ST. LOUIS, Missouri -

The world's largest coal mining company, which has six mines in Indiana, has filed for Chapter 11 bankruptcy protection. Missouri-based Peabody Energy Corp. (NYSE: BTU) Chief Executive Officer Glenn Kellow says the move comes "amid a historically challenged industry backdrop." The company alluded to the potential filing last month, citing massive debt. The Indiana portfolio includes the Bear Run Mine in Sullivan County, which Peabody says is the largest surface mine in the eastern United States.

Coal prices on the global market have been off for some time. Compounding troubled economic issues is the obligations related to Peabody's 2011 acquisition of McArthur Coal in Australia, which was valued at $5.2 billion. The Australian operations are not included in the bankruptcy filing. Peabody says all U.S. mines were profitable in 2015.

The company's filing with the U.S. Securities and Exchange Commission is through the U.S. Bankruptcy Court for the Eastern District of Missouri. It details $800 million in debtor-in-possession financing through a Citigroup-led lender group.
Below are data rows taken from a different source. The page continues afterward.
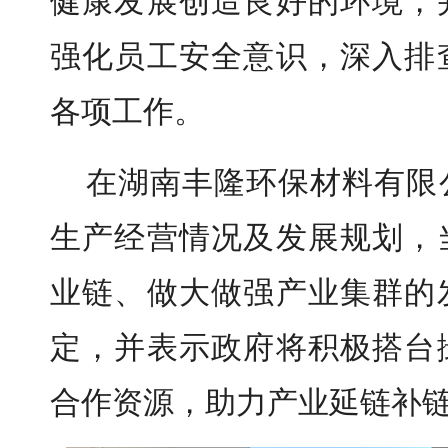
健康发展创造良好的环境，
强化员工安全意识，深入排
各项工作。
在湖南丰隆环保材料有限
生产经营情况及发展规划，
业链、做大做强产业集群的
定，并表示政府将积极搭台
合作资源，助力产业延链补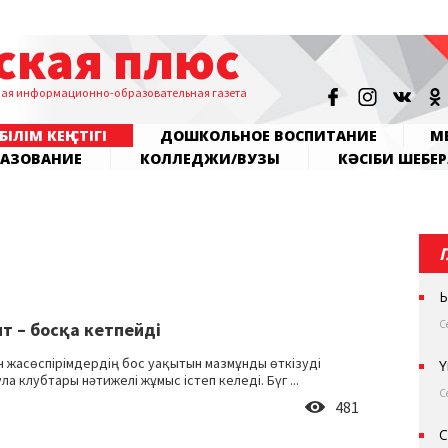
ская плюс
ная информационно-образовательная газета
БІЛІМ КЕҢІСТІГІ
ДОШКОЛЬНОЕ ВОСПИТАНИЕ
МЕ
РАЗОВАНИЕ
КОЛЛЕДЖИ/ВУЗЫ
КӘСІБИ ШЕБЕР
Ы
С
т – босқа кетпейді
н жасөспірімдердің бос уақытын мазмұнды өткізуді
Ү
ла клубтары нәтижелі жұмыс істеп келеді. Бүг ...
С
481
С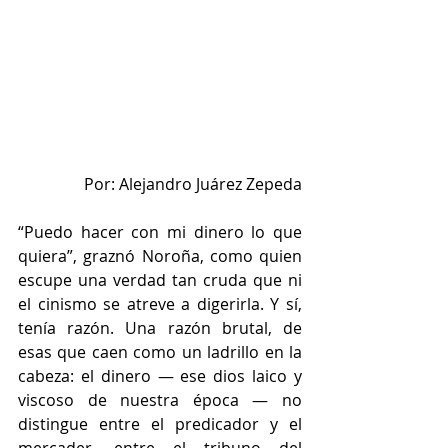
Por: Alejandro Juárez Zepeda
“Puedo hacer con mi dinero lo que 
quiera”, graznó Noroña, como quien 
escupe una verdad tan cruda que ni 
el cinismo se atreve a digerirla. Y sí, 
tenía razón. Una razón brutal, de 
esas que caen como un ladrillo en la 
cabeza: el dinero — ese dios laico y 
viscoso de nuestra época — no 
distingue entre el predicador y el 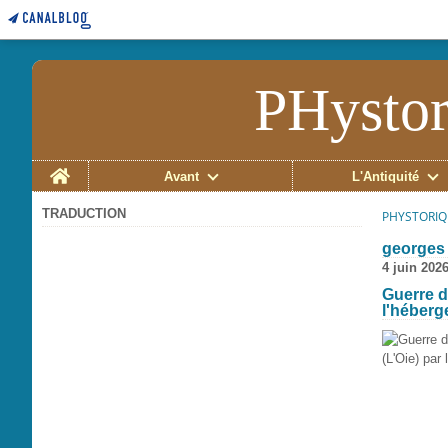
PHystor
Home
Avant
L'Antiquité
TRADUCTION
PHYSTORIQ
georges 
4 juin 202
Guerre 
l'héberg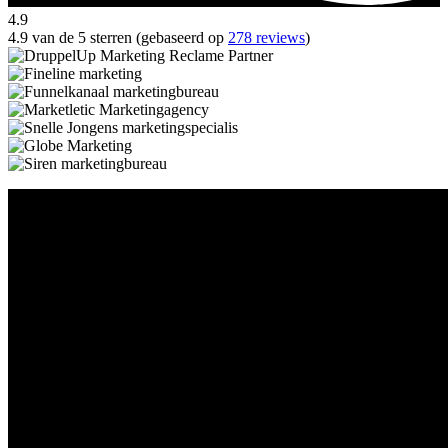
4.9
4.9 van de 5 sterren (gebaseerd op
278 reviews
)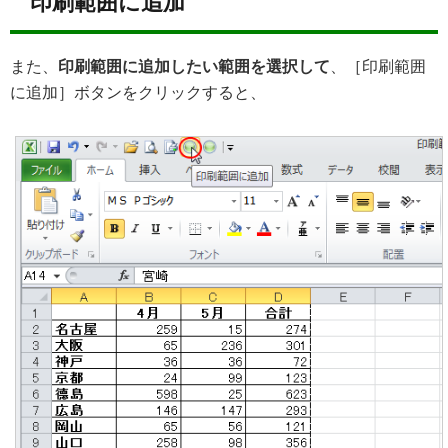
印刷範囲に追加
また、
印刷範囲に追加したい範囲を選択して
、［印刷範囲
に追加］ボタンをクリックすると、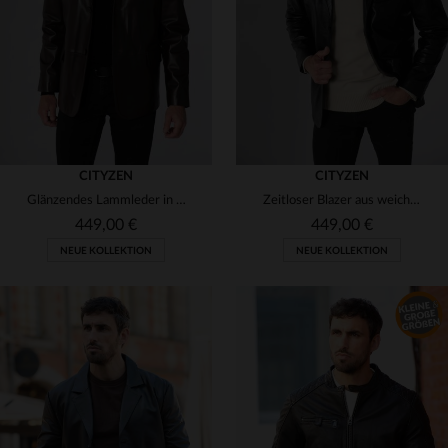
(9)
60
58
(2)
(1)
(1)
(1)
CITYZEN
CITYZEN
Glänzendes Lammleder in Marron - der klassische Blazer für jeden Look.
Zeitloser Blazer aus weichem Lammleder - perfekt für jeden Anlass.
449,00 €
449,00 €
NEUE KOLLEKTION
NEUE KOLLEKTION
VERFÜGBARE GRÖSSEN
VERFÜGBARE GRÖSSEN
48
50
52
54
56
50
52
54
56
58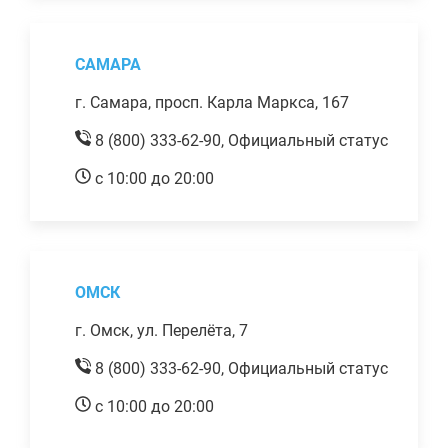
САМАРА
г. Самара, просп. Карла Маркса, 167
8 (800) 333-62-90,
Официальный статус
с 10:00 до 20:00
ОМСК
г. Омск, ул. Перелёта, 7
8 (800) 333-62-90,
Официальный статус
с 10:00 до 20:00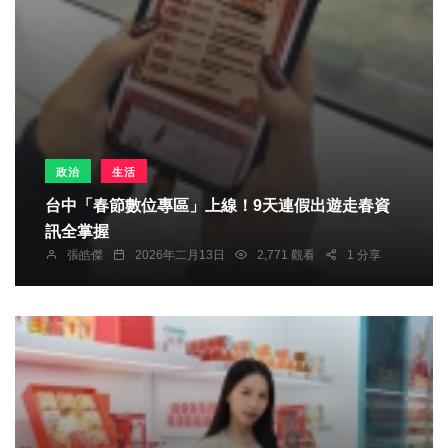
政治
生活
台中「春節數位專區」上線！9天連假出遊走春資
訊全掌握
張皓傑
2026年二月13日
2,771 觀看
1 分享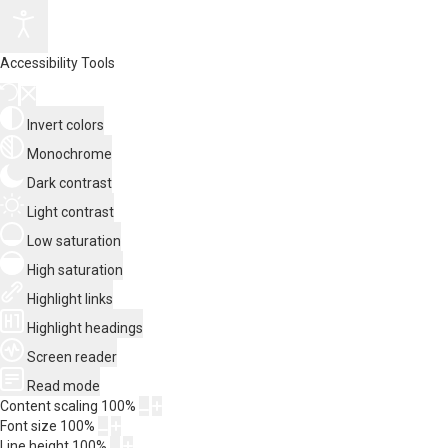
Accessibility Tools
Invert colors
Monochrome
Dark contrast
Light contrast
Low saturation
High saturation
Highlight links
Highlight headings
Screen reader
Read mode
Content scaling
100
%
Font size
100
%
Line height
100
%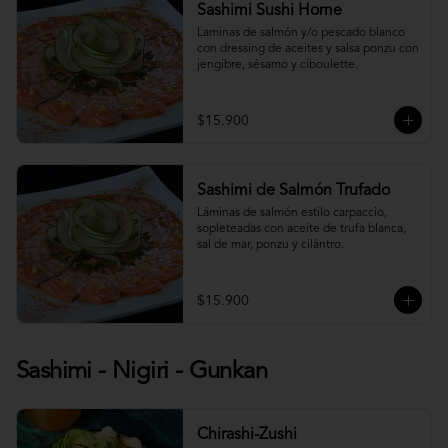
Sashimi Sushi Home
Laminas de salmón y/o pescado blanco 
con dressing de aceites y salsa ponzu con 
jengibre, sésamo y ciboulette.
$15.900
Sashimi de Salmón Trufado
Láminas de salmón estilo carpaccio, 
sopleteadas con aceite de trufa blanca, 
sal de mar, ponzu y cilántro.
$15.900
Sashimi - Nigiri - Gunkan
Chirashi-Zushi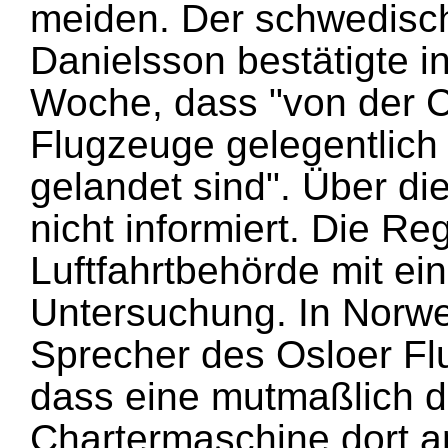
meiden. Der schwedisch
Danielsson bestätigte 
Woche, dass "von der CI
Flugzeuge gelegentlic
gelandet sind". Über di
nicht informiert. Die Re
Luftfahrtbehörde mit e
Untersuchung. In Norwe
Sprecher des Osloer F
dass eine mutmaßlich 
Chartermaschine dort am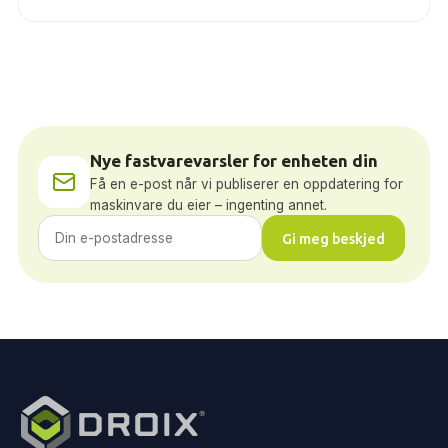
Nye fastvarevarsler for enheten din
Få en e-post når vi publiserer en oppdatering for
maskinvare du eier – ingenting annet.
Gi meg beskjed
The package involves $500 million in senior secured debtor-in-possession term loan facility, $100 million senior secured debtor-in-possession L/C facility and $200 million bonding accommodation facility.
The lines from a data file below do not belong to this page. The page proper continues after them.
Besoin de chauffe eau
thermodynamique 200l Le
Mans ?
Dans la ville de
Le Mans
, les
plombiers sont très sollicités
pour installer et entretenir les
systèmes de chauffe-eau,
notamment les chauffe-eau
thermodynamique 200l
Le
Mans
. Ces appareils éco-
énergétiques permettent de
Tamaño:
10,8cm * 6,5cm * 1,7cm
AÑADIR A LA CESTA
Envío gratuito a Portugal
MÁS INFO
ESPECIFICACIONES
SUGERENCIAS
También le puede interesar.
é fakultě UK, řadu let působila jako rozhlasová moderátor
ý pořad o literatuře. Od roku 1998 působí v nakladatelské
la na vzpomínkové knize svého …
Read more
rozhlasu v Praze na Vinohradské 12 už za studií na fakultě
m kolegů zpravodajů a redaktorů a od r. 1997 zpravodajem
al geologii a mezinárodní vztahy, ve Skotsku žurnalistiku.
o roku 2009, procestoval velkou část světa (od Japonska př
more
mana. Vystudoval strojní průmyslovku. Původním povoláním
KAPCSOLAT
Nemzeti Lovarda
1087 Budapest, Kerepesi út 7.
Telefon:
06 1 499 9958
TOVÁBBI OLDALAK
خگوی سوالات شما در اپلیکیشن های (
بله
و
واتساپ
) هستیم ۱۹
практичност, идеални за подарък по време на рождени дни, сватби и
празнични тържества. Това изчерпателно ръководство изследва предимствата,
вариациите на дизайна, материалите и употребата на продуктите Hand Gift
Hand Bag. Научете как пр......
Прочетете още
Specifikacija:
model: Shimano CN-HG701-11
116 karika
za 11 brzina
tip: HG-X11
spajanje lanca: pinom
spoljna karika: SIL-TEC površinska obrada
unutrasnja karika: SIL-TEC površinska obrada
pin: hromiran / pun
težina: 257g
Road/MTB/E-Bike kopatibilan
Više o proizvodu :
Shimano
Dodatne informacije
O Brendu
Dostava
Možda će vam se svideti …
Peabody says operations are expected to "continue in ordinary course of business." The company reported a loss last year totaling more than $2 billion.

It operates six mines in Sullivan, Gibson and Warrick counties, including: eight-ton-capacity Bear Run (located near Carlisle), Francisco Underground, three mines (north, south and central) in the Somerville system in Gibson County and Wild Boar in Lynnville.

The company says bankruptcy will help reposition it for growth. In a statement, Kellow said:

This was a difficult decision, but it is the right path forward for Peabody. We begin today to build a highly successful global leader for tomorrow. Through today's action, we will seek an in-court solution to Peabody’s substantial debt burden amid a historically challenged industry backdrop. A company like Peabody with safe, efficient operations will be well positioned to serve coal demand that will continue in the United States and around the world. We are a leading producer and reserve holder in our core regions of the Powder River Basin, Illinois Basin and Australia. Peabody has a new management team, outstanding workforce, unmatched asset base and strong underlying operational performance that represent a key driver in the company's future success.

As is customary with such a filing, the company's shares on the New York Stock Exchange will not be allowed to be traded.